The 2016–17 BCHL season was the 55th season of the British Columbia Hockey League (BCHL). The seventeen teams from the Interior, Island and Mainland divisions played 58-game schedules. The 2016 BCHL Showcase, hosted in Chilliwack, was held shortly after the start of the season from September 21 to 25, 2016.

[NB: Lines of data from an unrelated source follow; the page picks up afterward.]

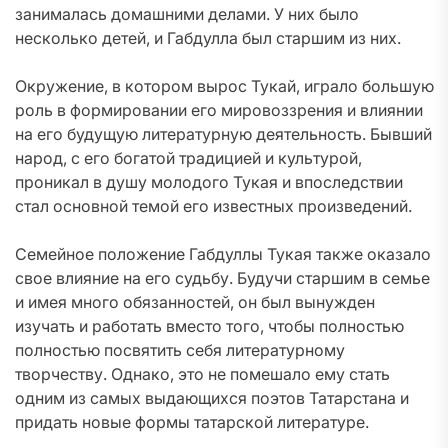
занималась домашними делами. У них было
несколько детей, и Габдулла был старшим из них.
Окружение, в котором вырос Тукай, играло большую
роль в формировании его мировоззрения и влиянии
на его будущую литературную деятельность. Бывший
народ, с его богатой традицией и культурой,
проникал в душу молодого Тукая и впоследствии
стал основной темой его известных произведений.
Семейное положение Габдуллы Тукая также оказало
свое влияние на его судьбу. Будучи старшим в семье
и имея много обязанностей, он был вынужден
изучать и работать вместо того, чтобы полностью
полностью посвятить себя литературному
творчеству. Однако, это не помешало ему стать
одним из самых выдающихся поэтов Татарстана и
придать новые формы татарской литературе.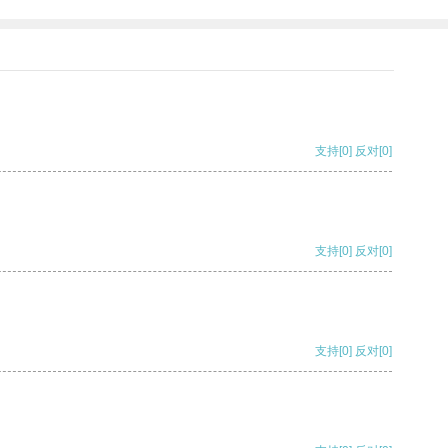
支持
[0]
反对
[0]
支持
[0]
反对
[0]
支持
[0]
反对
[0]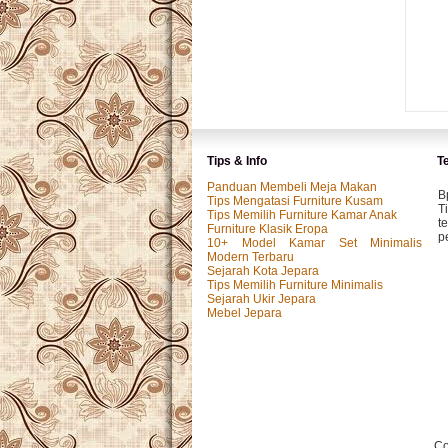
Tips & Info
T
Panduan Membeli Meja Makan
B
Tips Mengatasi Furniture Kusam
T
Tips Memilih Furniture Kamar Anak
t
Furniture Klasik Eropa
p
10+ Model Kamar Set Minimalis
Modern Terbaru
Sejarah Kota Jepara
Tips Memilih Furniture Minimalis
M
Sejarah Ukir Jepara
P
Mebel Jepara
k
p.
I
P
y
Co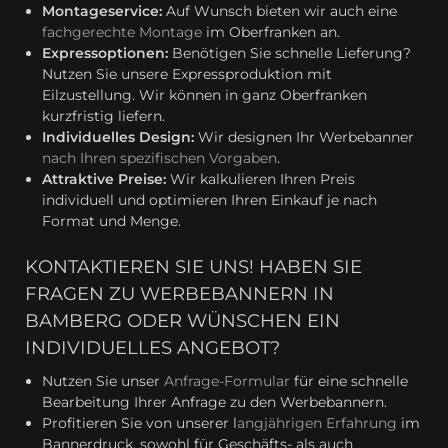
Montageservice:
Auf Wunsch bieten wir auch eine
fachgerechte Montage
im Oberfranken an.
Expressoptionen:
Benötigen Sie schnelle Lieferung?
Nutzen Sie unsere Expressproduktion mit
Eilzustellung. Wir können in ganz Oberfranken
kurzfristig liefern.
Individuelles Design:
Wir designen Ihr Werbebanner
nach Ihren spezifischen Vorgaben
.
Attraktive Preise:
Wir kalkulieren Ihren Preis
individuell und optimieren Ihren Einkauf je nach
Format und Menge.
KONTAKTIEREN SIE UNS! HABEN SIE
FRAGEN ZU WERBEBANNERN IN
BAMBERG ODER WÜNSCHEN EIN
INDIVIDUELLES ANGEBOT?
Nutzen Sie unser
Anfrage-Formular
für eine schnelle
Bearbeitung Ihrer Anfrage zu den Werbebannern.
Profitieren Sie von unserer l
angjährigen Erfahrung
im
Bannerdruck, sowohl für Geschäfts- als auch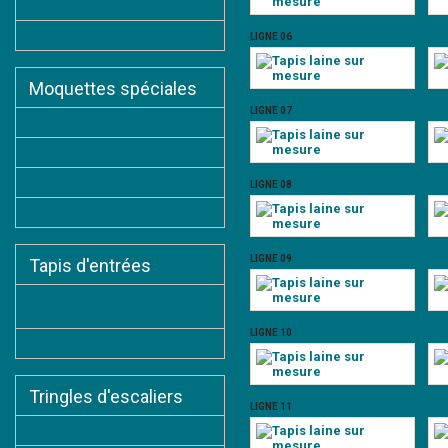
Tapis sur mesure FlexRug®
Galerie photos tapis décoratifs
LIGNE 06
Moquettes spéciales
LIGNE 07
Moquettes pour Synagogues
Moquettes Mosquées
Moquettes Eglises
LIGNE 08
Moquettes Temples
LIGNE 09
Tapis d'entrées
Tapis d'accueil antisalissure /
logo
LIGNE 10
Tapis Coco sur mesure
Tringles d'escaliers
LIGNE 11
Tringles classiques à pitons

In March, the top teams from each division plays for the Fred Page Cup, the BCHL Championship. The league champion then moved on to compete in the Western Canadian Junior A championship, the Western Canada Cup, in Penticton, British Columbia. If successful against the winners of the Alberta Junior Hockey League, Saskatchewan Junior Hockey League, Manitoba Junior Hockey League and the 2017 Western Canada Cup hosts, the Penticton Vees, the champion and runner-up would then move on to play for the Canadian Junior Hockey League championship, the Royal Bank Cup, in Coburg, Ontario. Since the Vees won the Fred Page Cup, their opponents in the finals, the Chilliwack Chiefs, represented the BCHL in the Western Canada Cup.

League changes
The Fred Page Cup playoff format changed to:
The top four teams in the mainland and island division, and top five teams in the interior division, qualify for the playoffs
The final sixth spot in the interior division can be claimed by whoever finishes higher in the standings between the sixth place interior team and the fifth place mainland team.
The top two teams in the interior division receive a first round bye.
Each series is a best-of-seven
The three team round robin semifinal has been eliminated.

Standings
Note:  GP = Games Played, W = Wins, L = Losses, T = Ties, OTL = Overtime Losses, Pts = Points

Standings listed on the official league website.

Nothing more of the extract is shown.